Настоящий рядовой Вельо Оякяэр отыскался через полчаса, в тенистых зарослях ежевики, буйно разросшейся вокруг аэродрома. Компанию горячему эстонскому парню составляли наполовину опустошенная банка доброго кахетинского и корзина фруктов. Сладострастно постанывая, белобрысый гедонист вгрызался в истекающую соком спелую грушу и чавкал так, что не слышал ничего вокруг. Собственно, только благодаря этому чавканью взводный его и разыскал.
— Оякяэр! — коршуном налетел на бойца старлей, — Какого ... здесь делаешь?!
— Я-аа, — невозмутимо отозвался эстонец, отбрасывая обсосанный огрызок.
— Чего — «я»?!
— Та. Я финофат, тофарищ старший лейтенант. Угошчайтэсь, пошалуйста, — с норманнским достоинством протянул он взводному корзину с плодами Кахетии, деликатно задвигая ногой банку назад, в ежевичные заросли.
— Я тебе щас так угощусь, урод!! Вельо, зараза, ты ваще соображаешь, что сделал?!
— Та, воопшче я понимаю. Так нельзя.
— Так какого хрена?!!..
— Ну. Мальтшик просил.
— А в жопу поцеловать его он не попросил?
— Не-эт. Тато — хороший мальтшик, фы ше его снаете...
— Ну блин, Оякяэр, ты в самом деле такой в голове тупой или прикидываешься?! А если б он разбился на хрен?
— Ну. Как пы он распился? Парашют он хорошо уклатыфает, фее этапы уклатки проферяли. И фы, и тофаришч капитан. Парашют натёшный, фы ше сами гофорили — как фаленок. Насемную потготофку он всю прошел — с нами фместе. Как пы он распился?
— На хрен, — плюнул старлей, — все разборки с поддатым бойцом — после его вытрезвления, даже в уставе это написать не постеснялись, и правильно сделали.

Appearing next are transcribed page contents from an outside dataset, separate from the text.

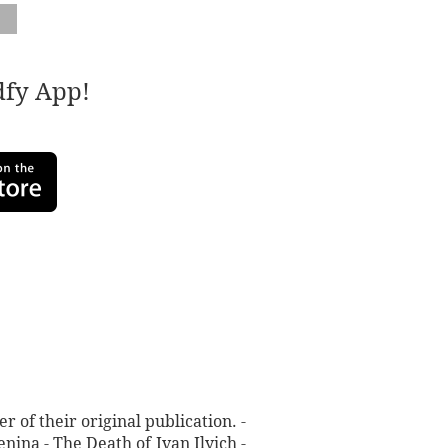
adfy App!
 of their original publication. -
ina - The Death of Ivan Ilyich -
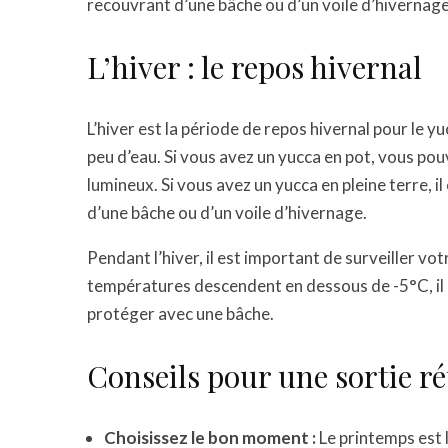
recouvrant d’une bâche ou d’un voile d’hivernage
L’hiver : le repos hivernal
L’hiver est la période de repos hivernal pour le yu
peu d’eau. Si vous avez un yucca en pot, vous pouve
lumineux. Si vous avez un yucca en pleine terre, i
d’une bâche ou d’un voile d’hivernage.
Pendant l’hiver, il est important de surveiller vot
températures descendent en dessous de -5°C, il es
protéger avec une bâche.
Conseils pour une sortie ré
Choisissez le bon moment :
Le printemps est l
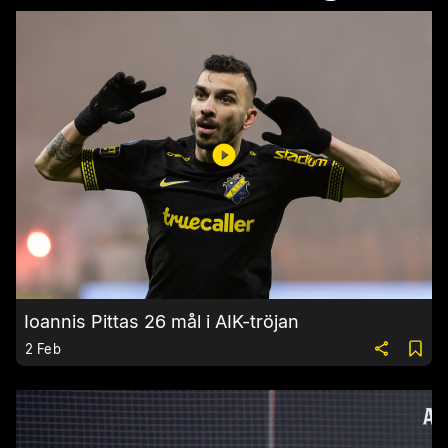
Ioannis Pittas 26 mål i AIK-tröjan
2 Feb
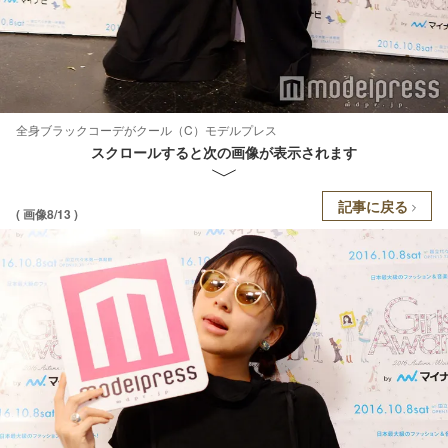
全身ブラックコーデがクール（C）モデルプレス
スクロールすると次の画像が表示されます
記事に戻る
( 画像8/13 )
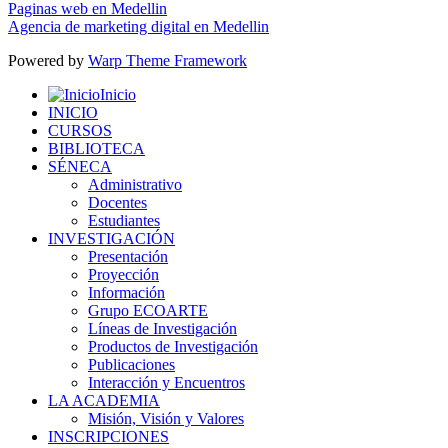
Paginas web en Medellin
Agencia de marketing digital en Medellin
Powered by
Warp Theme Framework
Inicio
INICIO
CURSOS
BIBLIOTECA
SÉNECA
Administrativo
Docentes
Estudiantes
INVESTIGACIÓN
Presentación
Proyección
Información
Grupo ECOARTE
Líneas de Investigación
Productos de Investigación
Publicaciones
Interacción y Encuentros
LA ACADEMIA
Misión, Visión y Valores
INSCRIPCIONES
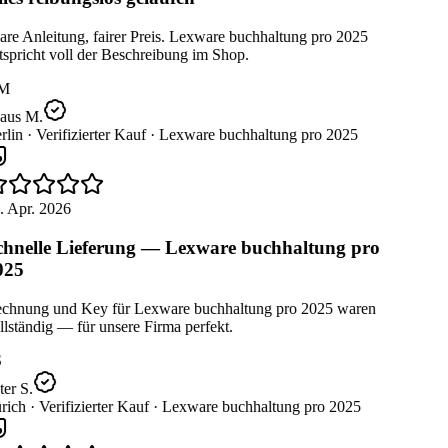
re Anleitung, fairer Preis. Lexware buchhaltung pro 2025
spricht voll der Beschreibung im Shop.
M
aus M.
lin ·
Verifizierter Kauf ·
Lexware buchhaltung pro 2025
. Apr. 2026
hnelle Lieferung — Lexware buchhaltung pro
025
chnung und Key für Lexware buchhaltung pro 2025 waren
lständig — für unsere Firma perfekt.
er S.
rich ·
Verifizierter Kauf ·
Lexware buchhaltung pro 2025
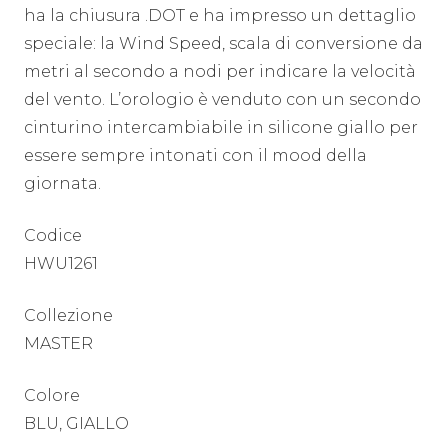
ha la chiusura .DOT e ha impresso un dettaglio
speciale: la Wind Speed, scala di conversione da
metri al secondo a nodi per indicare la velocità
del vento. L’orologio è venduto con un secondo
cinturino intercambiabile in silicone giallo per
essere sempre intonati con il mood della
giornata.
Codice
HWU1261
Collezione
MASTER
Colore
BLU, GIALLO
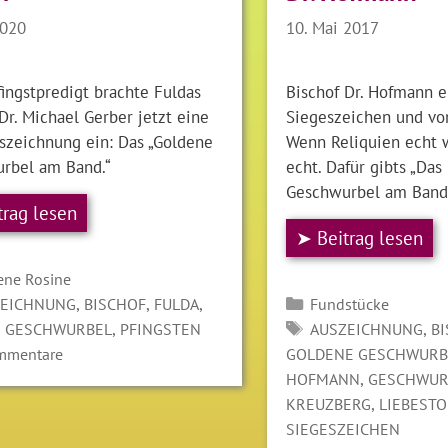
2020
10. Mai 2017
ingstpredigt brachte Fuldas
Bischof Dr. Hofmann e
Dr. Michael Gerber jetzt eine
Siegeszeichen und vo
szeichnung ein: Das „Goldene
Wenn Reliquien echt 
rbel am Band.“
echt. Dafür gibts „Da
Geschwurbel am Band
trag lesen
➤ Beitrag lesen
gorien
ene Rosine
LAGWÖRTER
Kategorien
,
,
,
ZEICHNUNG
BISCHOF
FULDA
Fundstücke
SCHLAGWÖRTER
,
,
,
GESCHWURBEL
PFINGSTEN
AUSZEICHNUNG
B
mmentare
GOLDENE GESCHWURB
,
HOFMANN
GESCHWUR
,
KREUZBERG
LIEBEST
SIEGESZEICHEN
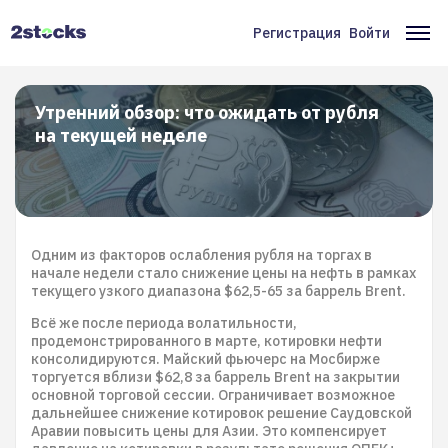
Перейти
к
Регистрация
Войти
Меню
Ос
основному
содержанию
учётной
на
записи
Утренний обзор: что ожидать от рубля
на текущей неделе
пользователя
Одним из факторов ослабления рубля на торгах в
начале недели стало снижение цены на нефть в рамках
текущего узкого диапазона $62,5-65 за баррель Brent.
Всё же после периода волатильности,
продемонстрированного в марте, котировки нефти
консолидируются. Майский фьючерc на Мосбирже
торгуется вблизи $62,8 за баррель Brent на закрытии
основной торговой сессии. Ограничивает возможное
дальнейшее снижение котировок решение Саудовской
Аравии повысить цены для Азии. Это компенсирует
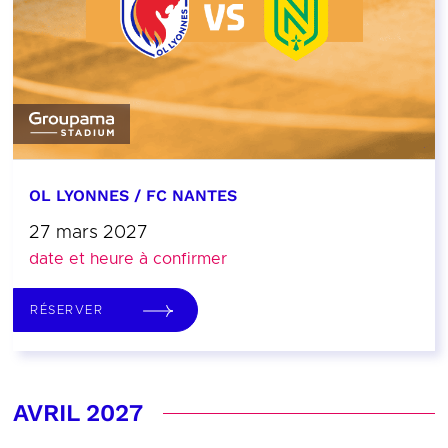
OL LYONNES / FC NANTES
27 mars 2027
date et heure à confirmer
RÉSERVER
AVRIL 2027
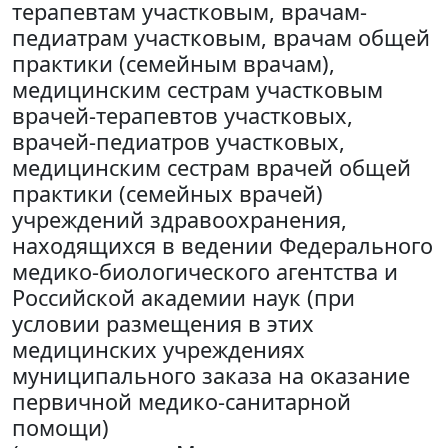
терапевтам участковым, врачам-
педиатрам участковым, врачам общей
практики (семейным врачам),
медицинским сестрам участковым
врачей-терапевтов участковых,
врачей-педиатров участковых,
медицинским сестрам врачей общей
практики (семейных врачей)
учреждений здравоохранения,
находящихся в ведении Федерального
медико-биологического агентства и
Российской академии наук (при
условии размещения в этих
медицинских учреждениях
муниципального заказа на оказание
первичной медико-санитарной
помощи)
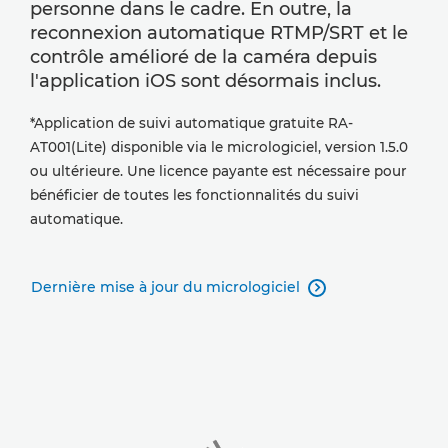
personne dans le cadre. En outre, la
reconnexion automatique RTMP/SRT et le
contrôle amélioré de la caméra depuis
l'application iOS sont désormais inclus.
*Application de suivi automatique gratuite RA-
AT001(Lite) disponible via le micrologiciel, version 1.5.0
ou ultérieure. Une licence payante est nécessaire pour
bénéficier de toutes les fonctionnalités du suivi
automatique.
Dernière mise à jour du micrologiciel

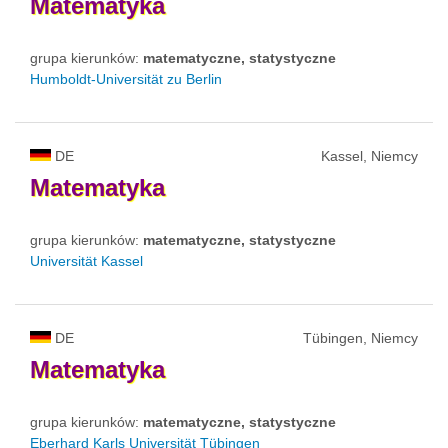
Matematyka
grupa kierunków:
matematyczne, statystyczne
Humboldt-Universität zu Berlin
DE
Kassel, Niemcy
Matematyka
grupa kierunków:
matematyczne, statystyczne
Universität Kassel
DE
Tübingen, Niemcy
Matematyka
grupa kierunków:
matematyczne, statystyczne
Eberhard Karls Universität Tübingen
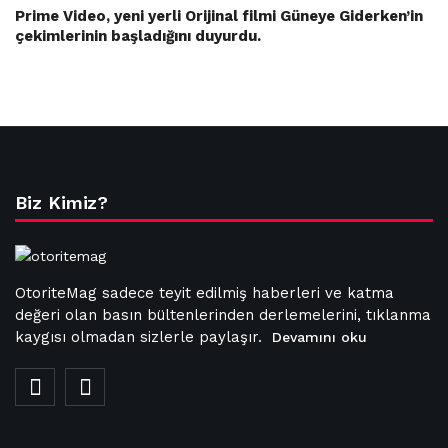
Prime Video, yeni yerli Orijinal filmi Güneye Giderken’in
çekimlerinin başladığını duyurdu.
Biz Kimiz?
OtoriteMag sadece teyit edilmiş haberleri ve katma
değeri olan basın bültenlerinden derlemelerini, tıklanma
kaygısı olmadan sizlerle paylaşır.
Devamını oku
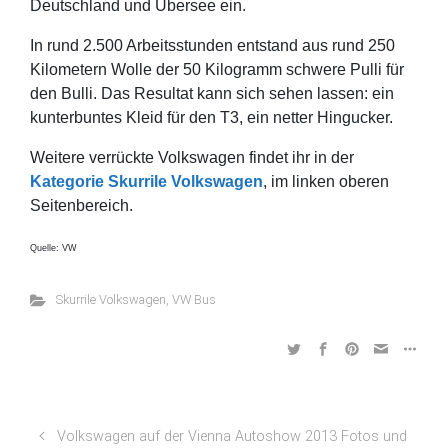
Deutschland und Übersee ein.
In rund 2.500 Arbeitsstunden entstand aus rund 250
Kilometern Wolle der 50 Kilogramm schwere Pulli für
den Bulli. Das Resultat kann sich sehen lassen: ein
kunterbuntes Kleid für den T3, ein netter Hingucker.
Weitere verrückte Volkswagen findet ihr in der
Kategorie Skurrile Volkswagen
, im linken oberen
Seitenbereich.
Quelle: VW
Skurrile Volkswagen
,
VW Bus
Volkswagen auf der Vienna Autoshow 2013 Fotos und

— Шагом марш к роте, — рыкнул он и побрел следом за эстонцем, с трудом удерживаясь от мучительного желания засандалить доброго пинка по его поджарому заду.
Гадский край, — скрипел зубами старлей, — даже эстонцы тут в раздолбаев превращаются. За банку вина продался, ссскотина!
Увидев их, капитан все понял без лишних слов. Да и что тут было непонятного? Ну, попал эстонский парень с лесного хутора на юг, и что он тут видел? Казарма, да стрельбище, да караулка, да аэродром. Ну, на учениях еще может местными красотами полюбоваться, да и то вряд ли — носятся они на этих учениях, что твои лошади, да еще навьюченные, что твои ишаки. Какое уж там любование, до койки в казарме доползти бы... Так два года и пролетают. И тут подваливает такой вот шкет с банкой винища и корзиной жратвы: дяденька, одолжи парашютик прыгнуть. Да эх, однова живем! Хоть пару часов пожить как на курорте, а там и на гауптвахту не страшно, хоть будет что вспомнить. Да и насчет гауптвахты — еще вопрос.
Чего уж там — не вякни этот балбес так по-дурацки этот доклад, да хрен бы кто чего заметил. Ну да, положено докладывать, да все эти доклады нормально игнорируют. А проверяющие и не требуют — кого угодно достанет, когда весь день одно и то же в ухо орут. И от проверки это отвлекает. Короче, перестарался студент. А где он, кстати?
А невезучий Дато (уже без парашюта) все топтался рядом, ел капитана глазами больного спаниеля и все надеялся на чудо.
— Ты еще здесь? — изобразил капитан удивление и решил больше не орать — может, так лучше дойдет.
— Дядя Саша, ну, пожалуйста...
— Все, парень, отставить разговоры. Не положено.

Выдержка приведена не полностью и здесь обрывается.